そしてウィルは何かを思いついたようにニヤリと笑う。
「おうともさ!...だけどタダってのもねぇ?」
「むぐっ...な、なにか僕に出来ることなら......」
お金にもずっと余裕があると言うわけではない貧乏学生に対価として払える物が咄嗟に思い付かず労働やこの身をを対価にする。
「ふふふっ...なんでも、と言ったね?」
ウィルは「もらった」というようにニンマリと笑みを浮かべた。
その笑みを見て間違ったことを言ってしまったのかもと少し後悔する。
だがそんな後悔今更してももう遅い。
どんなとんでもないことをーーー
「じゃあウィルの店で商品をを買って行っておくれよ!ついでに今後キミの道具のメンテナンスはウィルにさせておくれ!」
声を大きくしてウィルはそう言った。
「...え?」
もっととんでもない事を言われるものだと思い込んでいたので拍子抜けする。
「それはいいけど......」
そんなことで本当にいいのだろうか...
「さあ!じゃあどれにしようか!!キミにピッタリ合うパーフェクトな物をこのウィル直々に選んであげようじゃないか!今夜は寝かさないぜ?」
「いや!ちょっと待って!そんなに時間がかかるものなのか!?」
「なにを言っているんだい?これからの闘いのお供を選ぶんだ。 店にピッタリな物があればいいけど今のウィルはやる気マックスだよ!オーダーメイドを作る勢いさ!!」
「マスタースミス・ウィルのオーダーメイド!?......じゃなくてユーハ!?コソコソ話していたと思ったら今度はなんなのよ!?」
「あー...それは......」
リーゼは目を吊り上げて怒る。だがその理由は説明出来ないのだ。
いったいなんて弁解するのが正解なのか、誰かわかるなら教えて欲しい。
「ああ、悪いが今からのユーハの時間はウィルが買い取ったよ。
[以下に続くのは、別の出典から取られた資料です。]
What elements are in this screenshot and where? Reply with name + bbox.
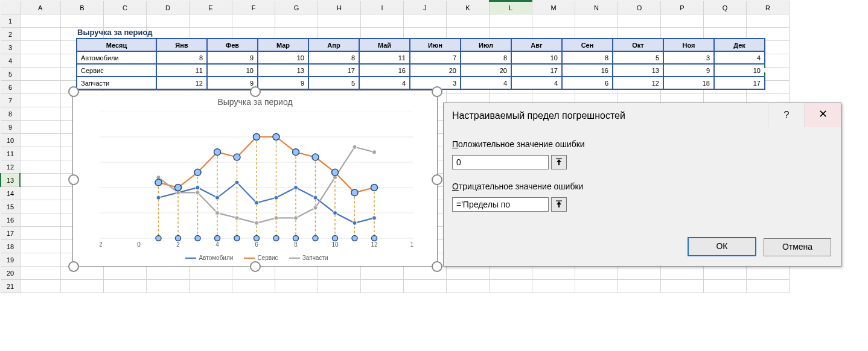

これからじっくりとユウハの体にピッタリと合わさるパートナーを選ぶからキミは先にお引き取り願おうか。今日はもう店仕舞いだよ?」
「んなっ...!?」
「ちょっと待て!?その言い方はなんか語弊がある!!」
なんでわざわざ勘違いされそうな言い方をするんだ!?
こちらの事情などお構い無しだったリリハまで今の発言でピクりと動きこちらに近づいてくるのが視界の端に見える。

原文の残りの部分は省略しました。